Modern leather suits are ventilated to cope with warm conditions but are not waterproof. This means carrying a separate waterproof suit, and stopping to put it on when it rains, or wearing it “just in case” and then getting off the bike wet anyway because of the condensation that has formed on the inside.When touring I prefer the flexibility of a good textile/Gore-Tex® suit. Modern suits have the capability to deal with most weather conditions with stopping to add or remove additional layers. Warm weather is handled by opening specially designed “zip up” vents to let in extra air flow. Wet weather is handled by design, Gore-Tex® and waterproof membranes keeping you warm and dry.
Some textile suits have multiple layers that can be added or removed as required. These can be really good, but you just have to be careful to have the appropriate additional layers handy. One of the current suits on the market has the outer jacket which is ventilated, a waterproof lining, and a warm lining. Very flexible, but you have to be careful not to get caught out by a surprise shower, riding in wet gear is not pleasant.Leather or Textile, the choice is yours, both can be used for touring, but it is essential to have the correct body armour in place whatever you choose.

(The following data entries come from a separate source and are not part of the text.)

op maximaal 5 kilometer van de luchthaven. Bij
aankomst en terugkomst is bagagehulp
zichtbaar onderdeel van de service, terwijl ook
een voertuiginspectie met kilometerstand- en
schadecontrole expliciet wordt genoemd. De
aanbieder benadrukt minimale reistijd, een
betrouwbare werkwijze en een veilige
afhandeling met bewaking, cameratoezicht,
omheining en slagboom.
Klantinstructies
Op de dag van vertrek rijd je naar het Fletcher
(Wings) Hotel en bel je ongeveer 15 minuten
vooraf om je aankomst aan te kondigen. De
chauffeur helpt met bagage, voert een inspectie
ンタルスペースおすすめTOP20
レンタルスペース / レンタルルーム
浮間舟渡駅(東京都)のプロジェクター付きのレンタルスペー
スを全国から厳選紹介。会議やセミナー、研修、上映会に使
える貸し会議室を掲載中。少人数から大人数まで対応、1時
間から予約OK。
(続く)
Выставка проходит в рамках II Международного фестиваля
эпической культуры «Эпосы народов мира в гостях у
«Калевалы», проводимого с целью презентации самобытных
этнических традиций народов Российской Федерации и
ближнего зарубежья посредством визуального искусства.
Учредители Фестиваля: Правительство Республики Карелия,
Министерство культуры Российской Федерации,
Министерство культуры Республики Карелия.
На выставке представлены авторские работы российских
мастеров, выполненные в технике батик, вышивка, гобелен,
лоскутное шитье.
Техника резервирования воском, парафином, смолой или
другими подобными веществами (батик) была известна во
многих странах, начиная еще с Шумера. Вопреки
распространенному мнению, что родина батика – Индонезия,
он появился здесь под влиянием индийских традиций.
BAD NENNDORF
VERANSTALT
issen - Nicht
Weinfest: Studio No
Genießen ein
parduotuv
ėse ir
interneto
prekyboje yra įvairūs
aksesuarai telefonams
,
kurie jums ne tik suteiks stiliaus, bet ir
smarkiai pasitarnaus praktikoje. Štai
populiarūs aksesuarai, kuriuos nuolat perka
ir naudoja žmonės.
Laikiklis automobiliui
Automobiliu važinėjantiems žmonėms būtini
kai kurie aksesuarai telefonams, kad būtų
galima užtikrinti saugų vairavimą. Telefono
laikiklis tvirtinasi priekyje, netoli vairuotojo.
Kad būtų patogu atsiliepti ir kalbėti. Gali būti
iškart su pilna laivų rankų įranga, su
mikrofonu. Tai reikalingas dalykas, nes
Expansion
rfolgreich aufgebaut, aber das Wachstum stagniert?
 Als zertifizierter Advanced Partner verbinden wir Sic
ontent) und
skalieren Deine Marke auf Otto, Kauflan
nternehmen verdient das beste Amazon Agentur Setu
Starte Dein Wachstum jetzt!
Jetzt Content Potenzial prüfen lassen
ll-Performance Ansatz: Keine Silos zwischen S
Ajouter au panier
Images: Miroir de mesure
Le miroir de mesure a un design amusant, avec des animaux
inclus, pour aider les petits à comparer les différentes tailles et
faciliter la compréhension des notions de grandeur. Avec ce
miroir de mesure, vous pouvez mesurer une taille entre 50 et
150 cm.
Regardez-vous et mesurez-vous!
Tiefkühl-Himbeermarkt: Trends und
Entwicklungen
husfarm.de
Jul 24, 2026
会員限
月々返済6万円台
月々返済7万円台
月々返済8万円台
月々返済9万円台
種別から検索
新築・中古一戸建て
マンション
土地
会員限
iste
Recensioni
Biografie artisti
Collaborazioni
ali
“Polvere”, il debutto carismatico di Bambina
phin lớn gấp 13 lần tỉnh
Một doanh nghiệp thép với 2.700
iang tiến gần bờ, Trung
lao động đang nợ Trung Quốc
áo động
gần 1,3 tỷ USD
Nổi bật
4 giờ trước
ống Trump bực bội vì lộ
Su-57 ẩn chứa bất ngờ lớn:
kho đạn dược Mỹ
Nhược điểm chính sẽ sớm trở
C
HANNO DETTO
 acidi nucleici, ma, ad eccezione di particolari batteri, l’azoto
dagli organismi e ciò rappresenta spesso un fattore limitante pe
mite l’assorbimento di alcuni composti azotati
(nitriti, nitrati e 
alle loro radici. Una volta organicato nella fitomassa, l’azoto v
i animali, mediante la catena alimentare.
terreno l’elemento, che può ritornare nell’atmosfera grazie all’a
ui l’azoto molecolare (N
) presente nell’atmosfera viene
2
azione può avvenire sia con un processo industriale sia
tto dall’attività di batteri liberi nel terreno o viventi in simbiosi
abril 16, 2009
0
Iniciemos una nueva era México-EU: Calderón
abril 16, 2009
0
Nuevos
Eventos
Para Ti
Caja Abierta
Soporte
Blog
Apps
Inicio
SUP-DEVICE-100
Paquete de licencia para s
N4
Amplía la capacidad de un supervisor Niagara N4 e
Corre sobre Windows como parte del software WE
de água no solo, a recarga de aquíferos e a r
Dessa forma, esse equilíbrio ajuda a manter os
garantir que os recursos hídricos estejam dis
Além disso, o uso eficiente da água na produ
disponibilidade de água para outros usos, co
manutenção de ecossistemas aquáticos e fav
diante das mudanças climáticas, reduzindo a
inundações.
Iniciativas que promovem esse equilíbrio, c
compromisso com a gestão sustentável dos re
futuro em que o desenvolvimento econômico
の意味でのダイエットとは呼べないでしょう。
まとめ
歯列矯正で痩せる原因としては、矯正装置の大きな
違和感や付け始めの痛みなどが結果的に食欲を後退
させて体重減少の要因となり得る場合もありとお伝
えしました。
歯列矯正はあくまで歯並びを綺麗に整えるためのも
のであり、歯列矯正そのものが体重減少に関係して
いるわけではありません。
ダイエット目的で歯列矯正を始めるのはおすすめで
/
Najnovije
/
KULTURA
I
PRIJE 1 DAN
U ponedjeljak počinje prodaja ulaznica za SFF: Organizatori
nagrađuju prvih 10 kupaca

There are many companies that are manufacturing liners and inner wear, some to keep you warm, some help to keep you cool. Personally I find a clean, long sleeved t-shirt each day works very well for the top half, keeping you warm when it’s a bit cool and keeping you dry by wicking moisture away from you skin. If the weather is looking really cold, a good old-fashioned pair of long-Johns keeps the legs warm.
Some people swear by heated vests and trousers. Technology has come a long way and these types of liners are very effective, a question I ask myself is what happens if they break down? If this is my only way of keeping warm I could be in a spot of bother. Do you carry additional clothing “just in case”. I’m old school, I leave technology out of it, a pair of Long-John’s can’t break down!
Wearing the right clothes is very important; trying to wear multiple layers can be restrictive and reduce blood flow. Far better to wear a single layer of the right stuff.
If you suffer from a sore bum, and some of us do after many miles in the saddle, try cycling shorts, the ones with Gel inserts.
Keeping your hands warm and dry is vitally important. Its not necessary to wear a fully waterproof glove all the time. Its quite nice to wear a lightweight, ventilated, glove in the searing heat of mid Spain, but carry a pair of waterproof gloves too, just in case. A pair of XL rubber gloves can sometimes be worn over summer gloves, they keep the wind and rain out, and pack up quite small.
There is a huge array of boots on sale, but the key point to look out for is “are they waterproof”. Its not much fun riding with wet feet, so keep them dry. Whether you choose Gore-Tex® or leather is up to you, but make sure they are waterproof.
Waterproof socks have been around for a while, and although they work and do a great job of keeping for feet dry, having your boot full of water can’t be good. Whichever way you go, look after them and they will look after you.